If you like ‘mui choy kau yoke‘, try make this steam pao– I promise it won’t disappoint you. The plain pao wrapping balances the rich taste of the filling. I tried ‘mui choy kau yoke‘ with ‘siew pao’ baked pastry version, and it was good… but steamed pao matches the flavor even better!

As far as the pao dough, this is my first attempt and I find it not difficult at all. Just like any other yeast/leavened dough, it just takes some time to rise. Steaming is quick and the pleating part is fun; it’s much easier to pleat leavened dough than the pastry dough for making ‘siew pao’ (pastry dough tends to shrink back and thus requires really good pinching and sealing skills). I used unbleached all-purpose flour so my pao’s are not snow white like those selling at dim sum places, with a pale yellow look on the outside. Anyhow, this experiment boost up my confidence of making steam pao’s. I’m sure I’ll be making steam pao’s more often in the future.

'Mui Choy Kau Yoke' Pao

'Mui Choy Kau Yoke' Pao

‘Mui Choy Kau Yoke’ Pao Recipe (makes 24 pieces, about 3.5″ diameter each)

Ingredients:

for filling:
Mui Choy Kau Yoke— cut the meat into smaller pieces, and add more cornstarch water to thicken the sauce to a gluey stage. Cool completely before use.

for dough:
1/4 cup sugar
1 3/4 cup warm water
3/4 tsp dry yeast
6 cups all-purpose flour
1 tbsp baking powder
2 tbsp shortening

24 parchment paper– cut into 4″x4″

Method:

  1. Dissolve sugar in warm water (use microwave to speed up dissolving if desired). Sprinkle yeast and gently stir a couple of times. Let it stand for 10 minutes until the yeast floats to the top and becomes foamy.
  2. Sift flour and baking powder into a big bowl. Add in shortening and yeast mixture and mix well. Add more water if the dough is too dry; add more flour if the dough is too moist.
  3. Transfer dough onto a work surface and hand knead until smooth– I kneaded for 10-15 minutes.
  4. Place the dough back to the big bowl and cover with plastic wrap. Let the dough rise in a warm place until trippled in bulk.
  5. Gently knead the dough a few time to get rid of air pockets, then roll it into a long log. Divide into 24 equal portion.
  6. For each small dough, first roll it to a round ball then flatten it with your palm. Roll it out to a round circle using a rolling pin (thinner around the edge while thicker dough towards the center). Scoop in about 2 tbsp filling then pleat to seal the opening. Repeat with the remaining dough and filling. Rest pleated pao on parchment paper, and let it rest 10-30 minutes (no more than 30 minutes or the pao might collapse after steaming).
  7. Place rested pao loosely (pao will expand to double size during steaming) on a steamer tray with holes.
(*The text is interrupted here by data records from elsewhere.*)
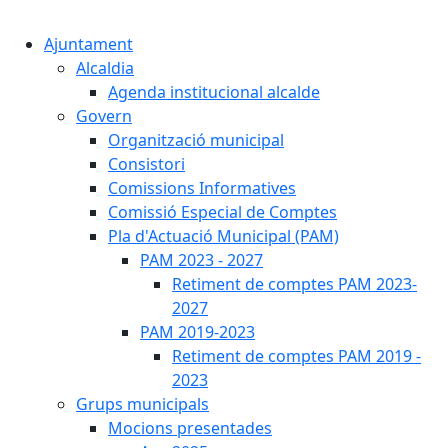
Cercar:
Ajuntament
Alcaldia
Agenda institucional alcalde
Govern
Organització municipal
Consistori
Comissions Informatives
Comissió Especial de Comptes
Pla d'Actuació Municipal (PAM)
PAM 2023 - 2027
Retiment de comptes PAM 2023-
2027
PAM 2019-2023
Retiment de comptes PAM 2019 -
2023
Grups municipals
Mocions presentades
Steam on high heat over rapid boiling water for 10 minutes. (Always steam pao over boiling water on high heat. otherwise the pao will taste doughy and sticky).

Comparison of size-- before steaming (right) and after steaming (left)

Comparison of size-- before steaming (right) and after steaming (left).

After steaming, the pao is the size of my palm (about 4 inches across).

After steaming, the pao is the size of my palm (about 3.5 inches across).